Are you ready to discover Brescia’s Castle inside and out? Learn about all the attractions and the best panoramic spots over the city!
After years of being closed to the public, a completely renovated Museo del Risorgimento Leonessa d’Italia reopens in Brescia’s Castle!
The more than 100 continuously updated objects on display include paintings, sculptures, relics, weapons, flags, uniforms, medals, memorabilia, and everyday objects. The innovative digital solutions create an engaging and interactive experience. The exhibits are ready to educate visitors about Brescia’s great contribution to the Risorgimento independence wars: its role in the Unification of Italy was fundamental.
Museo del Risorgimento Leonessa d’Italia and the brand new bookshop are located in the Grande Miglio e Piccolo Miglio buildings.
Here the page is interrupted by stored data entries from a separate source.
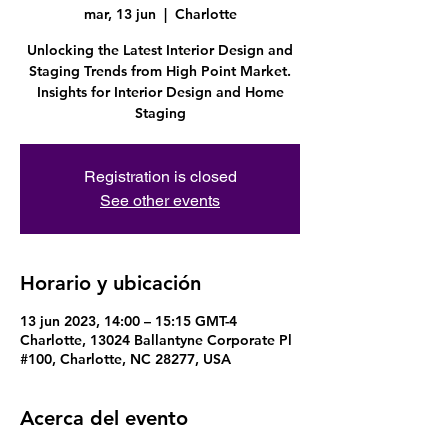
mar, 13 jun
  |  
Charlotte
Unlocking the Latest Interior Design and
Staging Trends from High Point Market.
Insights for Interior Design and Home
Staging
Registration is closed
See other events
Horario y ubicación
13 jun 2023, 14:00 – 15:15 GMT-4
Charlotte, 13024 Ballantyne Corporate Pl
#100, Charlotte, NC 28277, USA
Acerca del evento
For information on opening hours and reservations: +39 030 2977 833 || +39 030 2977 834 || email@example.com
Pass over the moat and you are already inside the Castle’s ramparts! The arms museum is hosted in Mastio Visconteo tower and is one of the largest European collections of arms and ancient armours. The history of the sword, the luxury armour room, and the Visconti-age frescoes contribute to making the visit exciting and engaging.
Brescia’s Castle hosts the first example of train monument in Italy, “Numero 1”. It’s a locomotive which was once used on the Brescia-Edolo line. Today, it is placed in the castle’s square, left of the entrance after entering the walls. It is also called “Prisoner of Italy’s Falcon” due to an old legend according to which a very greedy man was turned into an hawk and was forced to guard over the castle’s tower for eternity. This is why Cidneo hill is nicknamed “Italy’s falcon”; the locomotive is its prisoner.
Just a few residents know that Brescia’s Castle host the first public observatory in Italy! Positioned on San Marco bastion, Cidnea Observatory is a must-do for all astronomy enthusiasts: under its 3-metre dome there are projections while on the terrace there are mobile reflectors. There is also a room underneath for the observation of the sun.
Located at the foot of the castle and recognised as one of the oldest urban vineyards in Europe, Vigneto Pusterla features centuries-old vines which in the 20th century produced a wine which won the gold medal at the Enologic Contest of Northern Italy.
Still today, the vineyard produces wine and grappa, as well as jams and jelly candies using the fruits of native trees. One of the estimators of Pusterla wine was Winston Churchill. In 2007, the Slow Food Association awarded this vineyard in Brescia the title of “Historic Heritage of Agro-Food and Environmental Culture”.
Thanks to Associazione Speleologica Bresciana, it is possible to participate in several excursions. These itineraries lead you to the discovery of water reserves, oil storage rooms, and various towers of the fortress. An exciting opportunity for adults and children alike.
For those who love reenactments, every year in October Brescia’s Castle hosts Medieval Festival with the historic reenactment of the siege of Frederick II, a battle in which Brescia resisted with determination and persistence the attack of Barbarossa’s grandson.
The initiative is organised by Confraternita del Leone brotherhood and allows spectators to learn about this important historic event directly in the beloved city castle.